Dupuy de Lôme was finally commissioned on 15 May 1895 and was assigned to the Northern Squadron, based on the Atlantic coast. She represented France, together with the ironclad and the cruiser , during the opening ceremony for the Kiel Canal the following month. She made port visits in Spain in June 1896 and escorted the Russian Imperial yacht into Cherbourg when Nicholas II of Russia began a state visit on 5 October. The ship escorted the President of France, Félix Faure, when he visited Russia in April 1897. Bilge keels were fitted during a brief refit that began in October and effectively reduced the ship's roll by half. In June 1899, Dupuy de Lôme visited ports in Spain and Portugal and she represented France at Spithead during Queen Victoria's funeral in January–February 1901.

The ship began an extensive reconstruction in 1902 at Brest, with the installation of 20 new Guyot–du-Temple water-tube boilers, that took four years to complete. The boilers had an operating pressure of 11.25 kg/cm2 and they required that a third funnel be added which necessitated extensive structural modifications. The rear military mast was replaced by a simple pole mast and sea trials in July 1906 showed that the ship could only attain 18.27 kn from 12887 PS. Dupuy de Lôme was placed in reserve after completing her refit in October 1906 and was not recommissioned until September 1908 for service on the Moroccan station. By this time many of the ship's plates were rusting and her entire water distribution system had to be dismantled for cleaning in 1909. Later that year, she was placed into reserve again and deemed uneconomical to repair. Dupuy de Lôme was decommissioned on 20 March 1910, but the final decision to strike her from the Navy List was not made until 20 February 1911.

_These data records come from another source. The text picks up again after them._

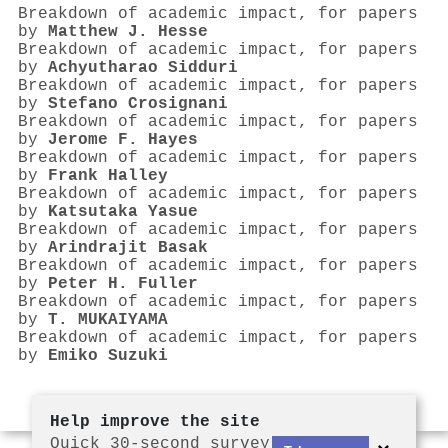
Breakdown of academic impact, for papers
by
Matthew J. Hesse
Breakdown of academic impact, for papers
by
Achyutharao Sidduri
Breakdown of academic impact, for papers
by
Stefano Crosignani
Breakdown of academic impact, for papers
by
Jerome F. Hayes
Breakdown of academic impact, for papers
by
Frank Halley
Breakdown of academic impact, for papers
by
Katsutaka Yasue
Breakdown of academic impact, for papers
by
Arindrajit Basak
Breakdown of academic impact, for papers
by
Peter H. Fuller
Breakdown of academic impact, for papers
by
T. MUKAIYAMA
Breakdown of academic impact, for papers
by
Emiko Suzuki
Help improve the site
Quick 30-second survey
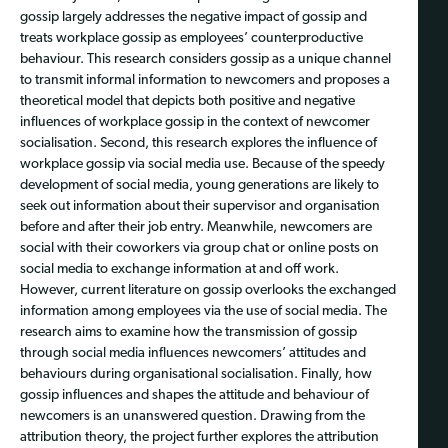
gossip largely addresses the negative impact of gossip and
treats workplace gossip as employees’ counterproductive
behaviour. This research considers gossip as a unique channel
to transmit informal information to newcomers and proposes a
theoretical model that depicts both positive and negative
influences of workplace gossip in the context of newcomer
socialisation. Second, this research explores the influence of
workplace gossip via social media use. Because of the speedy
development of social media, young generations are likely to
seek out information about their supervisor and organisation
before and after their job entry. Meanwhile, newcomers are
social with their coworkers via group chat or online posts on
social media to exchange information at and off work.
However, current literature on gossip overlooks the exchanged
information among employees via the use of social media. The
research aims to examine how the transmission of gossip
through social media influences newcomers’ attitudes and
behaviours during organisational socialisation. Finally, how
gossip influences and shapes the attitude and behaviour of
newcomers is an unanswered question. Drawing from the
attribution theory, the project further explores the attribution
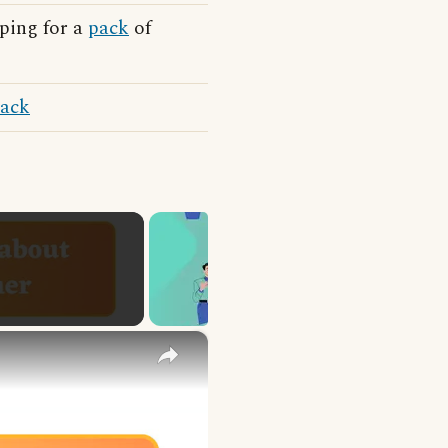
ping for a
pack
of
sack
×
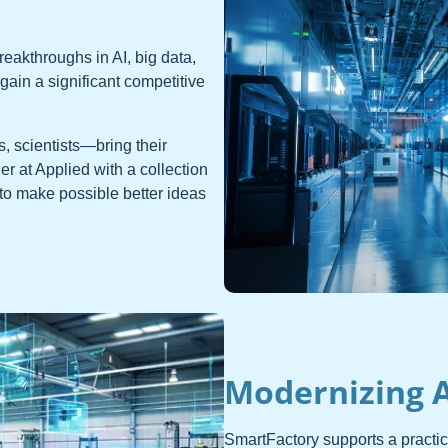
eakthroughs in AI, big data,
ain a significant competitive
, scientists—bring their
r at Applied with a collection
to make possible better ideas
Modernizing 
SmartFactory supports a practi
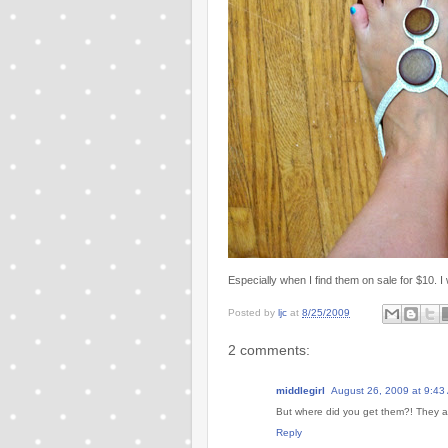
Especially when I find them on sale for $10. I 
Posted by
ljc
at
8/25/2009
2 comments:
middlegirl
August 26, 2009 at 9:43
But where did you get them?! They ar
Reply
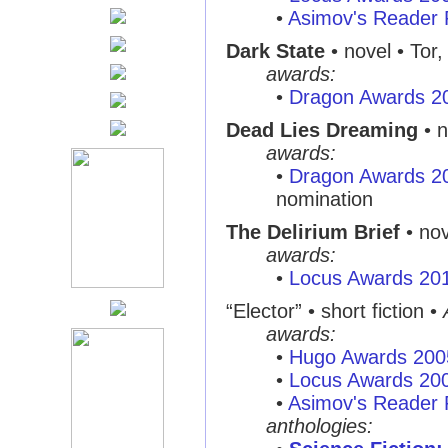
•
Asimov's Reader 
Dark State
• novel • Tor
awards:
•
Dragon Awards 2
Dead Lies Dreaming
• n
awards:
•
Dragon Awards 2
nomination
The Delirium Brief
• nov
awards:
•
Locus Awards 20
“Elector”
• short fiction •
awards:
•
Hugo Awards 200
•
Locus Awards 20
•
Asimov's Reader 
anthologies:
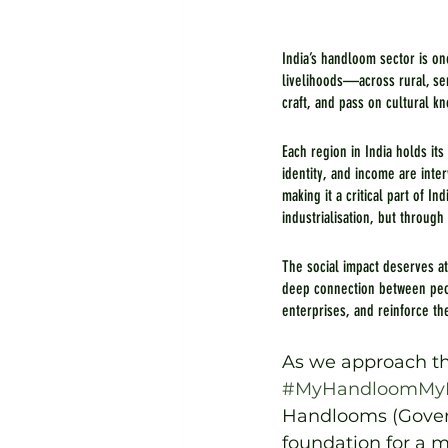
India’s handloom sector is on
livelihoods—across rural, sem
craft, and pass on cultural k
Each region in India holds its
identity, and income are int
making it a critical part of 
industrialisation, but through
The social impact deserves a
deep connection between peop
enterprises, and reinforce th
As we approach th
#MyHandloomMyP
Handlooms (Govern
foundation for a m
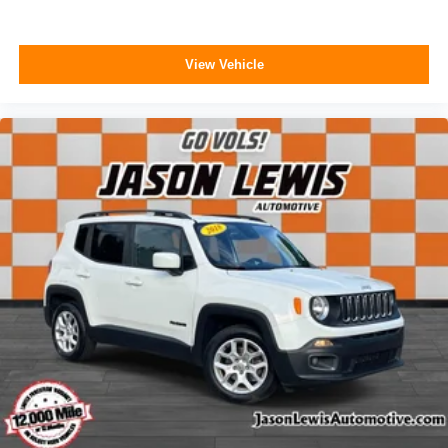
View Vehicle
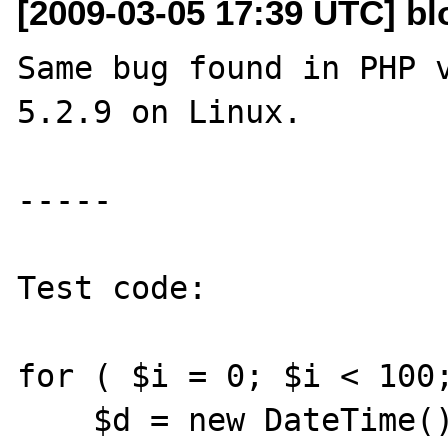
[2009-03-05 17:39 UTC] b
Same bug found in PHP v
5.2.9 on Linux.

-----

Test code:

for ( $i = 0; $i < 100;
    $d = new DateTime();
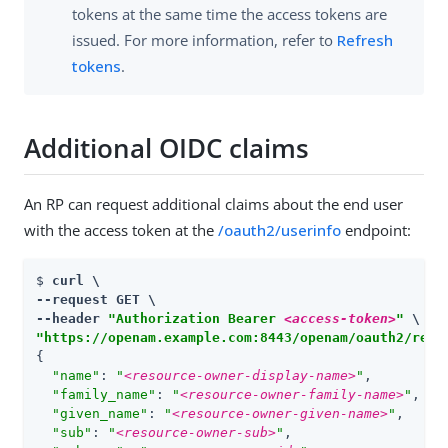
tokens at the same time the access tokens are
issued. For more information, refer to
Refresh
tokens
.
Additional OIDC claims
An RP can request additional claims about the end user
with the access token at the
/oauth2/userinfo
endpoint:
$ 
curl \

--request GET \

--header 
"Authorization Bearer 
<access-token>
"
"https://openam.example.com:8443/openam/oauth2/real
{

"name"
: 
"
<resource-owner-display-name>
"
,

"family_name"
: 
"
<resource-owner-family-name>
"
,

"given_name"
: 
"
<resource-owner-given-name>
"
,

"sub"
: 
"
<resource-owner-sub>
"
,
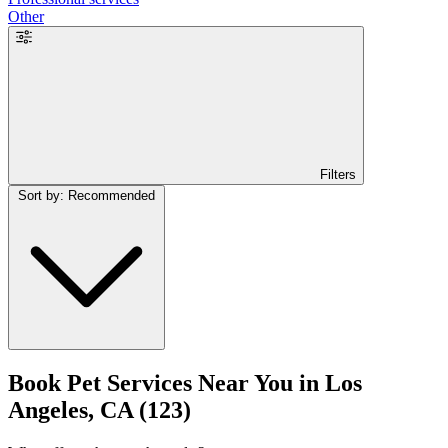
Other
Filters
Sort by: Recommended
Book Pet Services Near You in Los
Angeles, CA
(123)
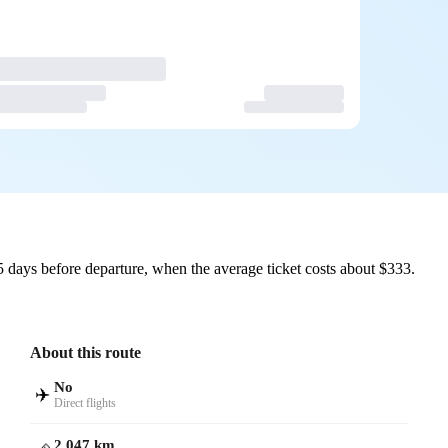
 days before departure, when the average ticket costs about $333.
About this route
No
✈️
Direct flights
2,047 km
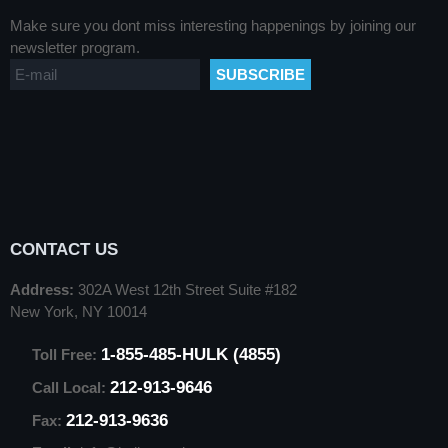
Make sure you dont miss interesting happenings by joining our
newsletter program.
CONTACT US
Address:
302A West 12th Street Suite #182
New York, NY 10014
1-855-485-HULK (4855)
Toll Free:
212-913-9646
Call Local:
212-913-9636
Fax:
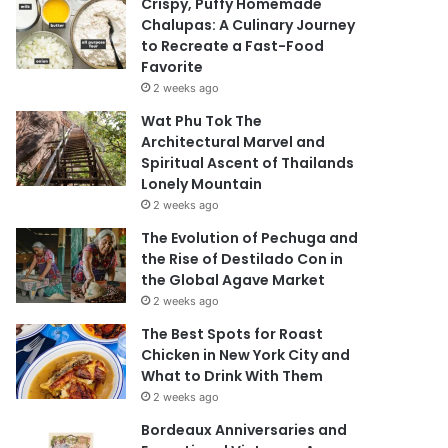
Crispy, Puffy Homemade
Chalupas: A Culinary Journey
to Recreate a Fast-Food
Favorite
2 weeks ago
Wat Phu Tok The
Architectural Marvel and
Spiritual Ascent of Thailands
Lonely Mountain
2 weeks ago
The Evolution of Pechuga and
the Rise of Destilado Con in
the Global Agave Market
2 weeks ago
The Best Spots for Roast
Chicken in New York City and
What to Drink With Them
2 weeks ago
Bordeaux Anniversaries and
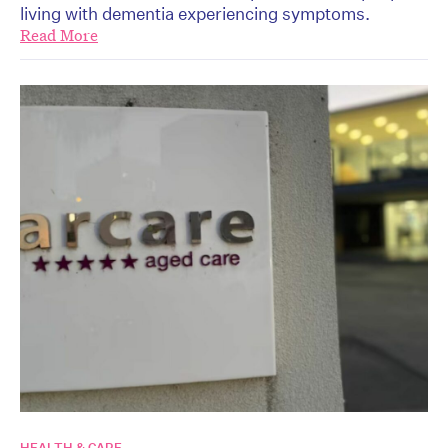
living with dementia experiencing symptoms.
Read More
HEALTH & CARE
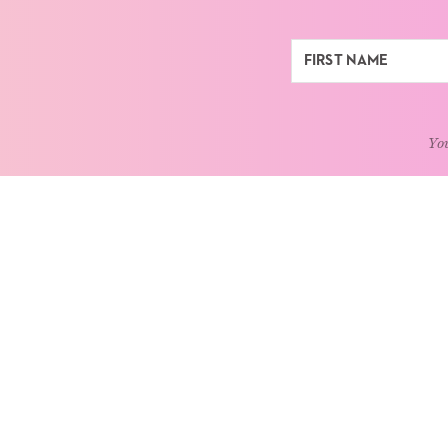
You
ABOUT
LEARN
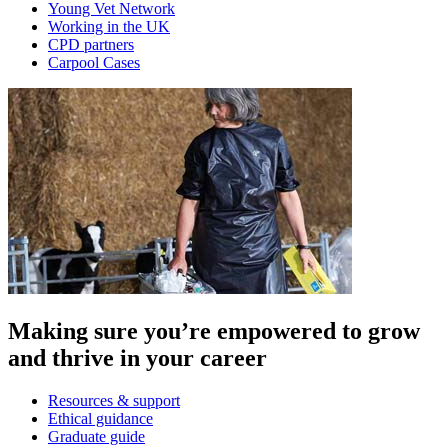
Young Vet Network
Working in the UK
CPD partners
Carpool Cases
Making sure you’re empowered to grow
and thrive in your career
Resources & support
Ethical guidance
Graduate guide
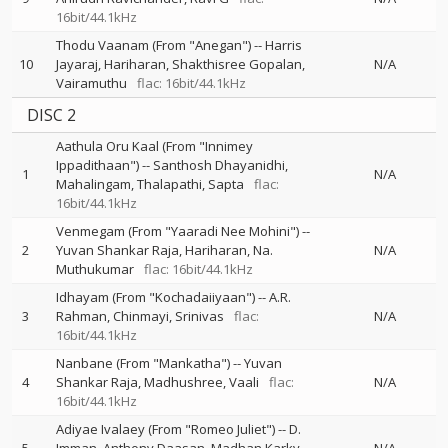
16bit/44.1kHz
Thodu Vaanam (From "Anegan")
--
Harris
10
Jayaraj
Hariharan
Shakthisree Gopalan
N/A
Vairamuthu
flac: 16bit/44.1kHz
DISC 2
Aathula Oru Kaal (From "Innimey
Ippadithaan")
--
Santhosh Dhayanidhi
1
N/A
Mahalingam
Thalapathi
Sapta
flac:
16bit/44.1kHz
Venmegam (From "Yaaradi Nee Mohini")
--
2
Yuvan Shankar Raja
Hariharan
Na.
N/A
Muthukumar
flac: 16bit/44.1kHz
Idhayam (From "Kochadaiiyaan")
--
A.R.
3
Rahman
Chinmayi
Srinivas
flac:
N/A
16bit/44.1kHz
Nanbane (From "Mankatha")
--
Yuvan
4
Shankar Raja
Madhushree
Vaali
flac:
N/A
16bit/44.1kHz
Adiyae Ivalaey (From "Romeo Juliet")
--
D.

Prompted by the rumoured purchase of the small Italian protected cruiser by Ecuador in 1910, Peru offered to buy a French armoured cruiser. A price of three million francs was agreed upon, to be paid in three instalments, and Peru agreed to reimburse France for the costs of repairing Dupuy de Lôme. These repairs were completed by 6 March 1912 and the ship was formally transferred to the Peruvian Navy and renamed Comandante Aguirre after the first instalment was paid. After Umbria was bought by Haiti instead of Ecuador, the Peruvians lost interest in completing the purchase and the ship was left in the care of the French in October 1914. Proposals to use her during World War I were rejected as she was thought to be too obsolete to be worth refitting. On 17 January 1917 the ship was officially returned to France and the money already paid was put against the cost to repair Comandante Aguirre. Any money in excess of the estimated 400,000 francs that her scrapping would bring would be turned over to Peru.

In October 1918, she was sold to the Belgian firm of Lloyd Royal Belge (LRB) and converted to a freighter under the name Péruvier by Forges et Chantiers de la Gironde. A conventional bow was built up over her pseudo-ram and the space was used to accommodate her crew. The two outboard engines, their associated boilers and propeller shafts were removed as were the two forward funnels. The ship's side and deck armour was removed wherever it did not compromise structural strength. Péruvier was delivered in December 1919 and she began her first voyage carrying 5000 t of coal from Cardiff to Rio de Janeiro on 20 January 1920. Engine repairs had to be made at Falmouth the next day and were not completed until 14 February. Her engine broke down again in the mid-Atlantic and she was towed to Las Palmas by a Spanish merchantman. Arriving there on 20 March, she was towed by another LRB ship to Pernambuco. After her arrival there on 1 June, the coal in her No. 3 hold was found to be on fire. This was not extinguished until 19 June and the ship remained in harbour until 14 October. Péruvier was towed to Antwerp, arriving on 18 November, and lay idle there until she was sold for scrap. On 4 March 1923, she was towed to the shipbreakers in Flushing.